Masyarakat pesisir dalam kehidupan sehari-hari tidak lepas dari
ketergantungannya akan sumber daya pesisir karena mata pencaharian
penduduknya yang bergantung pada laut. Karena mata pencahariannya yang
bergantung pada laut, maka masyarakat nelayan memilih untuk bertempat tinggal
di wilayah pesisir. Hal ini merupakan salah satu faktor timbulnya permukiman
yang berada di wilayah pesisir yang membedakannya dengan permukiman yang

ada di wilayah perkotaan. Salah satu faktor yang menyebabkan masyarakat
bertempat tinggal di wilayah perkotaan adalah karena banyaknya lapangan
pekerjaan yang ditawarkan. Sedangkan untuk wilayah pesisir, karena mata
pencahariannya bersumber dari laut, mereka memilih untuk bertempat tinggal di
wilayah pesisir. Potensi dan sumber daya alam di kawasan pesisir yang beraneka
ragam menjadi daya tarik masyarakat untuk memenuhi kebutuhan hidupnya,
sehingga terbentuklah permukiman pesisir yang bervariasi sesuai dengan tingkat
penghidupan masyarakatnya.

2.2 Kajian Umum Wilayah Pesisir
2.2.1 Pengertian Wilayah Pesisir
Indonesia merupakan Negara Kepulauan dengan jumlah pulau yang
mencapai 17.508 dan panjang garis pantai kurang lebih 81.000 km (DKP, 2008).
Keadaan ini menyebabkan kawasan pesisir menjadi andalan sumber pendapatan
masyarakat Indonesia. Secara umum, wilayah pesisir dapat didefinisikan sebagai
wilayah pertemuan antara ekosistem darat, ekosistem laut dan ekosistem udara
yang saling bertemu dalam suatu keseimbangan yang rentan (Beatly et al, 2002).
Departemen Kelautan dan Perikanan dalam rancangan Undang-undang
Pengelolaan Wilayah Pesisir Terpadu mendefinisikan wilayah pesisir sebagai
kawasan peralihan yang menghubungkan ekosistem darat dan ekosistem laut yang
terletak antara batas sempadan ke arah darat sejauh pasang tertinggi dan ke arah
laut sejauh pengaruh aktivitas dari daratan.

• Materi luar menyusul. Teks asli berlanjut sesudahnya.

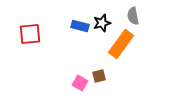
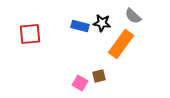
gray semicircle: rotated 36 degrees counterclockwise
black star: rotated 24 degrees clockwise
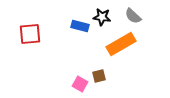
black star: moved 6 px up
orange rectangle: rotated 24 degrees clockwise
pink square: moved 1 px down
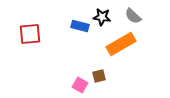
pink square: moved 1 px down
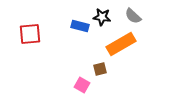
brown square: moved 1 px right, 7 px up
pink square: moved 2 px right
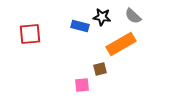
pink square: rotated 35 degrees counterclockwise
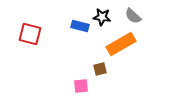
red square: rotated 20 degrees clockwise
pink square: moved 1 px left, 1 px down
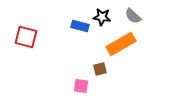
red square: moved 4 px left, 3 px down
pink square: rotated 14 degrees clockwise
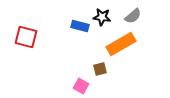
gray semicircle: rotated 84 degrees counterclockwise
pink square: rotated 21 degrees clockwise
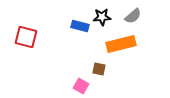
black star: rotated 12 degrees counterclockwise
orange rectangle: rotated 16 degrees clockwise
brown square: moved 1 px left; rotated 24 degrees clockwise
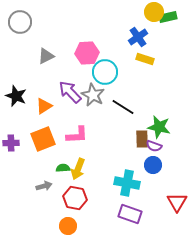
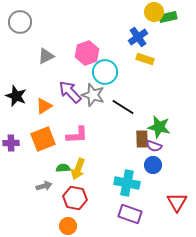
pink hexagon: rotated 15 degrees counterclockwise
gray star: rotated 10 degrees counterclockwise
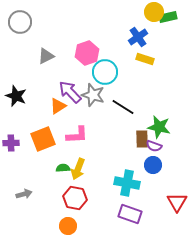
orange triangle: moved 14 px right
gray arrow: moved 20 px left, 8 px down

Wilayah pesisir memiliki nilai
ekonomi tinggi, namun terancam kontinuitasnya. Dengan potensi yang unik dan
bernilai ekonomi tadi maka wilayah pesisir dihadapkan pada ancaman yang tinggi
pula, maka hendaknya wilayah pesisir dalam pembangunannya perlu ditangani
secara khusus agar wilayah ini dapat dikelola secara benar dan berkelanjutan.
Transisi antara daratan dan lautan di wilayah pesisir telah membentuk
ekosistem yang beragam dan sangat produktif serta memberikan nilai ekonomi
yang luar biasa terhadap manusia. Sejalan dengan pertambahan penduduk dan

peningkatan kegiatan pembangunan sosial dan ekonomi “nilai” wilayah pesisir
terus bertambah. Konsekuensi dari tekanan terhadap pesisir ini adalah masalah
pengelolaan yang timbul karena konflik pemanfaatan yang timbul akibat berbagai
kepentingan yang ada di wilayah pesisir (Nurmalasari, 2001).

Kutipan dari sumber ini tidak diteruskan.